Task goal: In the entries below, find each line with the word "add新增文章" and return it.

*** Dataset extract Section Begins ***

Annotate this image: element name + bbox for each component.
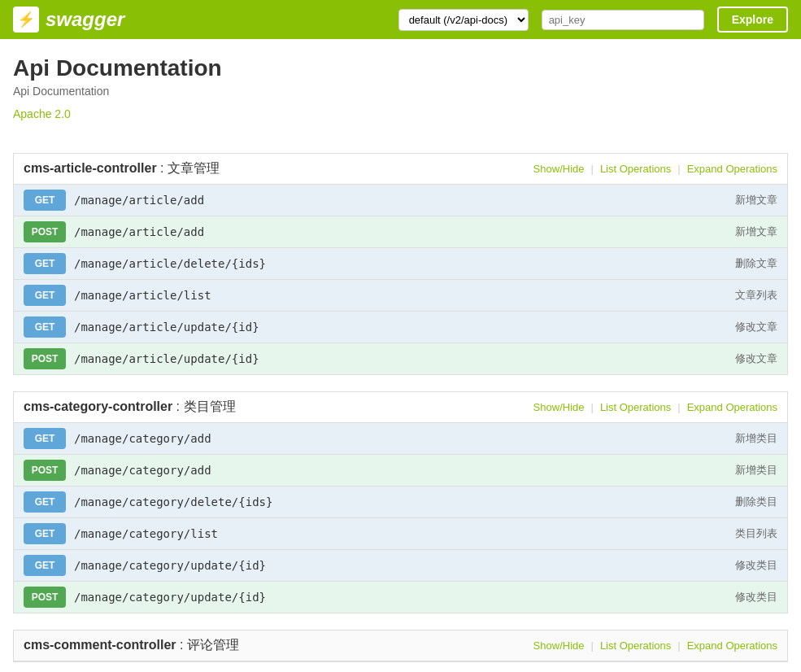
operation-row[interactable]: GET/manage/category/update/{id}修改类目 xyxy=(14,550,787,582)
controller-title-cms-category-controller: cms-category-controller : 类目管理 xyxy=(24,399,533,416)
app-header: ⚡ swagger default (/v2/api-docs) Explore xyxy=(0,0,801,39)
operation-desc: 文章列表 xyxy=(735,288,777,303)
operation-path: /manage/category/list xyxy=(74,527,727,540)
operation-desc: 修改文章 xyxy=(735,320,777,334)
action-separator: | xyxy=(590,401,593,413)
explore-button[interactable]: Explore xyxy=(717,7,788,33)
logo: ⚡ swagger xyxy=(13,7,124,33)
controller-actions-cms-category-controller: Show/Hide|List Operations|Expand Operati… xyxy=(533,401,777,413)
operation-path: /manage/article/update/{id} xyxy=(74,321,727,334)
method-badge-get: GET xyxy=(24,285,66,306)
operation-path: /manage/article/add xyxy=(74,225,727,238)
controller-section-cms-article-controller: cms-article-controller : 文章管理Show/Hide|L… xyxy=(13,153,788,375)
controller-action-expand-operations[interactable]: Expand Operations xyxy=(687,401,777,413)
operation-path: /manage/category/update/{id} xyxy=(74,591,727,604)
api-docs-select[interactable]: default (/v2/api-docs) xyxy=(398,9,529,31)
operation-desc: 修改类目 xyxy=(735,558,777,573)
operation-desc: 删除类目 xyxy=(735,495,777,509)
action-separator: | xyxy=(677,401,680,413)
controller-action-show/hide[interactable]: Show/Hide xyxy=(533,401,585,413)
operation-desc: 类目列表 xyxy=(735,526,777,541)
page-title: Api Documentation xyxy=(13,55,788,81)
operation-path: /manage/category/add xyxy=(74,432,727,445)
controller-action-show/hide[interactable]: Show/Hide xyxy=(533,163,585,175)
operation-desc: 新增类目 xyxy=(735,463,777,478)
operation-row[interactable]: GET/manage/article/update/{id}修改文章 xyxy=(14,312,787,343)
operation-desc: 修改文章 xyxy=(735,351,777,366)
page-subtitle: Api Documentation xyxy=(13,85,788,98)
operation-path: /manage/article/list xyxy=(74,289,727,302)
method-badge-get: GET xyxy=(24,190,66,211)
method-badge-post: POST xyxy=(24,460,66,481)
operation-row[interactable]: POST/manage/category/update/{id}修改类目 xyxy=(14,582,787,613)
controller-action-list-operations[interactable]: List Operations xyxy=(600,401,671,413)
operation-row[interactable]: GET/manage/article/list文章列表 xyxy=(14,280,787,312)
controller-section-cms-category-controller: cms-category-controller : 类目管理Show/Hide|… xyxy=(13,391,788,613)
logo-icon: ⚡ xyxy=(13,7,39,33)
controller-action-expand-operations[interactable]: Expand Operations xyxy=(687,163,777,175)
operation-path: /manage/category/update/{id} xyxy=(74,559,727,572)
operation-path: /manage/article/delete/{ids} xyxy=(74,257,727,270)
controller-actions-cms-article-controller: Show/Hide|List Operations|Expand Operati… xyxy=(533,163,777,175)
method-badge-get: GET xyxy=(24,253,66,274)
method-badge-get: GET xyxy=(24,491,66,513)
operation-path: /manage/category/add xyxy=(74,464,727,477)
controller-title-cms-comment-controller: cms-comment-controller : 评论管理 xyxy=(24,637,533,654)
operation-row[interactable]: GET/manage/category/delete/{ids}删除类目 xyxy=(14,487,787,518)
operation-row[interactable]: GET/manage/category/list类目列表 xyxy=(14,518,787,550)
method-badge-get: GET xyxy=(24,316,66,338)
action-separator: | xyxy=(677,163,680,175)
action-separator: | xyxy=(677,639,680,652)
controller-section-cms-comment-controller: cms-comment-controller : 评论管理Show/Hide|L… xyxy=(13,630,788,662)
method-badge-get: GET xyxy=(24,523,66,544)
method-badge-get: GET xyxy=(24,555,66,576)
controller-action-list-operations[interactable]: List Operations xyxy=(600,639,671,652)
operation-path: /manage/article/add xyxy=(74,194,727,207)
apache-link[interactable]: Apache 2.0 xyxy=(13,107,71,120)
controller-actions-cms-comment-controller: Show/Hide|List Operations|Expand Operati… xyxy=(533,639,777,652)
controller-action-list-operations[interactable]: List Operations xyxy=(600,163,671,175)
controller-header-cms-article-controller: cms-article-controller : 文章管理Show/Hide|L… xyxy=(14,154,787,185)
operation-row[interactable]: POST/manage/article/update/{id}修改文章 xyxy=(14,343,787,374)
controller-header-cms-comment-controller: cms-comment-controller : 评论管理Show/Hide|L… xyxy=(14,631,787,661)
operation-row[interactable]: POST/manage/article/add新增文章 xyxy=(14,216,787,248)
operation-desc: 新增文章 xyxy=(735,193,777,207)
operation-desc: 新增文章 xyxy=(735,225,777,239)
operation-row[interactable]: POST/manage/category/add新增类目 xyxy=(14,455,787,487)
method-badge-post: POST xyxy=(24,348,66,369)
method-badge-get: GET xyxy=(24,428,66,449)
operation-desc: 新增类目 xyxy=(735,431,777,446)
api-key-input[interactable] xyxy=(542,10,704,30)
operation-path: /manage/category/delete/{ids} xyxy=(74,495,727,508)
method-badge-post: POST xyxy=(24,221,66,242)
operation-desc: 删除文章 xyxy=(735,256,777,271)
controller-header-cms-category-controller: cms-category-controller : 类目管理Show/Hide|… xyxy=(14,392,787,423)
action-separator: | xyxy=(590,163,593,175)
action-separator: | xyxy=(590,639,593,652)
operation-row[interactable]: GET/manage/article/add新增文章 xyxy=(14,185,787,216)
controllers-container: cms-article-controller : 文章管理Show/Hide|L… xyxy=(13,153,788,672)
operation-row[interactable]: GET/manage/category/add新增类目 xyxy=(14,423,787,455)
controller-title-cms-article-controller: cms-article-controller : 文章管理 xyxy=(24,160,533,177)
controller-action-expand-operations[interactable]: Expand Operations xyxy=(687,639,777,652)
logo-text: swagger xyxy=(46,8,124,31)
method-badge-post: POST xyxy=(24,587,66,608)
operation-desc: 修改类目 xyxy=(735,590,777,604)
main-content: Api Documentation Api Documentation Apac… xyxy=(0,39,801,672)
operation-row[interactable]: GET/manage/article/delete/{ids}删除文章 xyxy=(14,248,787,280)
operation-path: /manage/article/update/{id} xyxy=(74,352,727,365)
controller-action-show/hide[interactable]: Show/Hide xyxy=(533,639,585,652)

*** Dataset extract Section Ends ***
*** Dataset extract Section Begins ***

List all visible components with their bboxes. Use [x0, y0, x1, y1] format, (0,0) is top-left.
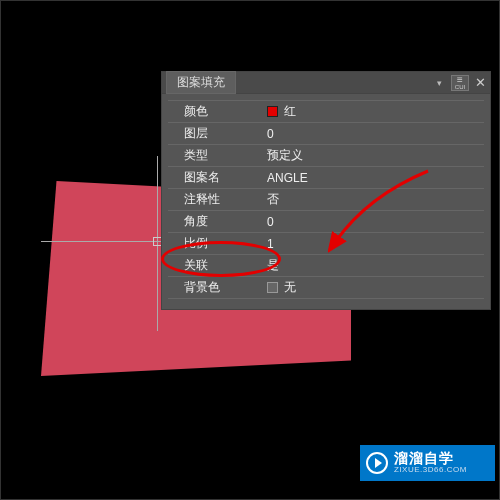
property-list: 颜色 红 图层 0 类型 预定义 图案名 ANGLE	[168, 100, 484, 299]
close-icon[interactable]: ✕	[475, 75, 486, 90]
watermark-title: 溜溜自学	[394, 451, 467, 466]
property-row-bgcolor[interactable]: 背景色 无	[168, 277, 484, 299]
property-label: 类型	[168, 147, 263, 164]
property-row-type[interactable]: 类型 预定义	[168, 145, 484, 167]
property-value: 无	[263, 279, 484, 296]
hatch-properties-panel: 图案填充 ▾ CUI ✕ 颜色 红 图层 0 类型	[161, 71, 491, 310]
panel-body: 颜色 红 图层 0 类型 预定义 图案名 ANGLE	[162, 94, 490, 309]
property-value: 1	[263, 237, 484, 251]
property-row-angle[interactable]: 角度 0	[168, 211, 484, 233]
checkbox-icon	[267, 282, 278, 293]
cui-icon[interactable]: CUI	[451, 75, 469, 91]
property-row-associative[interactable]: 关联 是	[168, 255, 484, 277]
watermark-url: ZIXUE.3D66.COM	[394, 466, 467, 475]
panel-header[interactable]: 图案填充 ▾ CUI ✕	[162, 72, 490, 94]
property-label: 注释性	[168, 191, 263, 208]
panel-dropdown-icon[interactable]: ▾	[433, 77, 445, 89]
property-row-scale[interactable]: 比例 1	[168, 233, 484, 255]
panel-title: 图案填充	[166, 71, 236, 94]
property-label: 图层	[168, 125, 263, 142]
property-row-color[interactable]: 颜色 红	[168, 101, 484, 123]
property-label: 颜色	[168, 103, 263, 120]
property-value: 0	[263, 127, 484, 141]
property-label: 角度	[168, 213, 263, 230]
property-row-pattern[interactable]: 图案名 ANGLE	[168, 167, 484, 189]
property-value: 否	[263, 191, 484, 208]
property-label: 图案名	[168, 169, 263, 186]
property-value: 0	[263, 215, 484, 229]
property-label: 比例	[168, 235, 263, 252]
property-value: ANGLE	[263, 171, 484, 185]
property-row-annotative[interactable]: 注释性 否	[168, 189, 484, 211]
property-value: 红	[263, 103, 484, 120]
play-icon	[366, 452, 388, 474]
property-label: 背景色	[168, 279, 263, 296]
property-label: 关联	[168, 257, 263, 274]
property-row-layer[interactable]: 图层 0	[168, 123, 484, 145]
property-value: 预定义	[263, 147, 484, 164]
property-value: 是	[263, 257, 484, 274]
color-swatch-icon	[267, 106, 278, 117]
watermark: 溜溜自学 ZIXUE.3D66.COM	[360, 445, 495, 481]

*** Dataset extract Section Ends ***

Answer to this task:
operation-row[interactable]: POST/manage/article/add新增文章 xyxy=(14,216,787,248)
operation-row[interactable]: GET/manage/article/add新增文章 xyxy=(14,185,787,216)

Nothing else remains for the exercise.